A taxi driver in Jilin describes how she successfully petitioned authorities over her impounded cab.

Gao Liping in a photo from 2013.

Gao Liping is a petitioner from the northeastern city of Baicheng, Jilin province, who had pursued a complaint against the authorities for impounding her taxi cab for the past 22 years, eventually winning one back after two decades of poverty. Shortly after being detained in Beijing and taken back to her hometown by officials, she spoke to RFA's Cantonese Service reporter Wen Yuqing about what made her keep trying:

I believe in justice and in the law. That's what I believe; that eventually I will get justice.

[My cab being impounded] brought huge changes to my life. It was the biggest blow I have ever suffered. Back then, we were sharing a taxi cab as a couple, and our income was good. We could make 300-400 yuan (U.S. $50-65) a day ... Now, we are unemployed. My daughter is 24 now, while my son is four years old. Who wouldn't complain?

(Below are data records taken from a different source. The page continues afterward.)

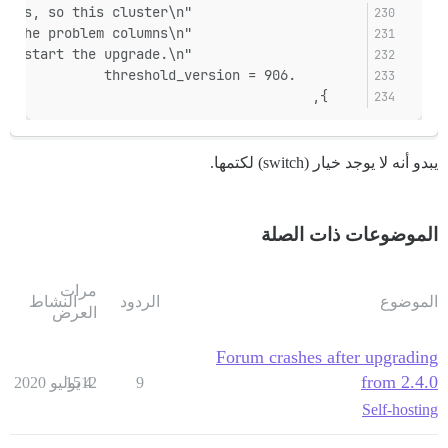
					 "This data type is no longer allowed in tables, so this cluster\n"
					 "cannot currently be upgraded.  You can drop the problem columns\n"
					 "and restart the upgrade.\n"),
		.threshold_version = 906
	},
يبدو أنه لا يوجد خيار (switch) لكتمها.
الموضوعات ذات الصلة
مرات
الموضوع
الردود
النشاط
العرض
Forum crashes after upgrading
from 2.4.0
9
4 يوليو 2020
1512
Self-hosting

My child got 480 points on her university entrance exam, which is just a few marks short of getting into an academic degree program, but we couldn't afford for her to repeat a year, so she had to go to a vocational college instead.

After [my cab was impounded] in 1992, I spent eight years trying to file a lawsuit until 2000, when they finally agreed to take my case. But there were mistakes in the legal process, and there was a retrial in 2005 [which was decided against me], so I appealed it all the way to the Supreme People's Court. They pushed it back for another hearing in Jilin, and the Jilin court ordered me into mediation. But I tried to appeal back at the Supreme People's Court again, because no agreement was reached. I pursued that for two years, and in 2009 I received notification that they wouldn't accept the case, and ordering me not to pursue it further.

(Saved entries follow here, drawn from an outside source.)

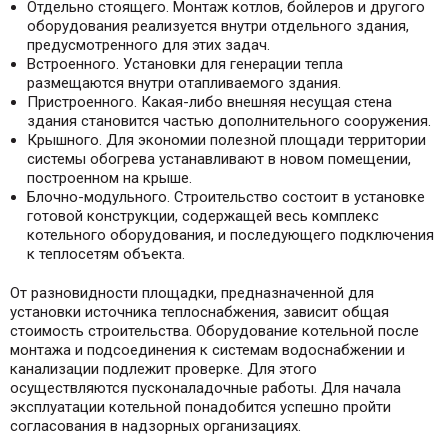
Отдельно стоящего. Монтаж котлов, бойлеров и другого
оборудования реализуется внутри отдельного здания,
предусмотренного для этих задач.
Встроенного. Установки для генерации тепла
размещаются внутри отапливаемого здания.
Пристроенного. Какая-либо внешняя несущая стена
здания становится частью дополнительного сооружения.
Крышного. Для экономии полезной площади территории
системы обогрева устанавливают в новом помещении,
построенном на крыше.
Блочно-модульного. Строительство состоит в установке
готовой конструкции, содержащей весь комплекс
котельного оборудования, и последующего подключения
к теплосетям объекта.
От разновидности площадки, предназначенной для
установки источника теплоснабжения, зависит общая
стоимость строительства. Оборудование котельной после
монтажа и подсоединения к системам водоснабжении и
канализации подлежит проверке. Для этого
осуществляются пусконаладочные работы. Для начала
эксплуатации котельной понадобится успешно пройти
согласования в надзорных организациях.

In 2009, I came to Beijing, but no one would pay any attention to me and I was escorted back home. When I got back to Jilin, they wouldn't accept my case there either. So I started writing articles on the Internet and they detained me in Beijing again, and threw me in a labor camp.

While I was in there, I was pregnant, and they didn't let me out until I was four months along.

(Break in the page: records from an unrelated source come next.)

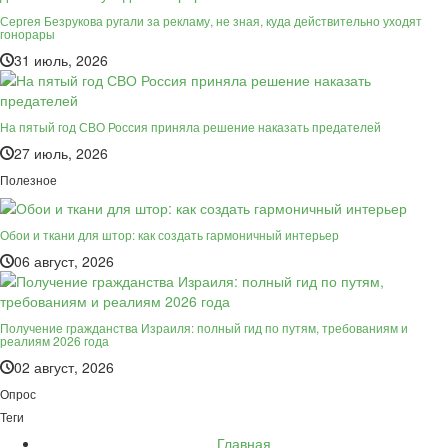
Сергея Безрукова ругали за рекламу, не зная, куда действительно уходят
гонорары
31 июль, 2026
На пятый год СВО Россия приняла решение наказать предателей
27 июль, 2026
Полезное
Обои и ткани для штор: как создать гармоничный интерьер
06 август, 2026
Получение гражданства Израиля: полный гид по путям, требованиям и
реалиям 2026 года
02 август, 2026
Опрос
Теги
Главная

In 2011, I came back to Beijing for three reasons. One was a taxi cab auction; the second was [my appeal] against my illegal labor camp sentence, and the third was my appeal against illegal court processes. That ended up with me getting very agitated, and getting beaten up and a bone broken, and eventually the issues of my taxi cab license and the re-education through labor were resolved. They gave me a taxi cab, but the issue of the illegal court processes hasn't been resolved yet.

Reported by Wen Yuqing for RFA's Cantonese Service. Translated by Luisetta Mudie.